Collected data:
■ ■ ■ ■ ■

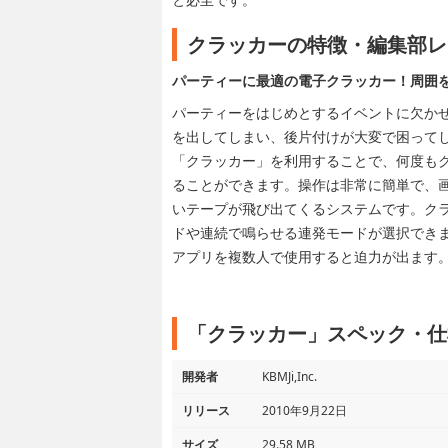
クラッカーの特徴・編集部レ
パーティーに最適の電子クラッカー！周囲
パーティーをはじめとするイベントに欠か
を出してしまい、後片付けが大変で困って
「クラッカー」を利用することで、何度も
ることができます。操作は非常に簡単で、
いテープが飛び出てくるシステムです。ク
ドや連続で鳴らせる連発モードが選択でき
アプリを複数人で使用すると迫力が出ます
「クラッカー」スペック・仕
開発者
KBMJi,Inc.
リリース
2010年9月22日
サイズ
29.58 MB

■ ■ ■ ■ ■

What this task involves:
Extract the entries in full, exactly as they are, minus the pictures.

Task answer:
クラッカーの特徴・編集部レ
パーティーに最適の電子クラッカー！周囲
パーティーをはじめとするイベントに欠か
を出してしまい、後片付けが大変で困って
「クラッカー」を利用することで、何度も
ることができます。操作は非常に簡単で、
いテープが飛び出てくるシステムです。ク
ドや連続で鳴らせる連発モードが選択でき
アプリを複数人で使用すると迫力が出ます
「クラッカー」スペック・仕
開発者
KBMJi,Inc.
リリース
2010年9月22日
サイズ
29.58 MB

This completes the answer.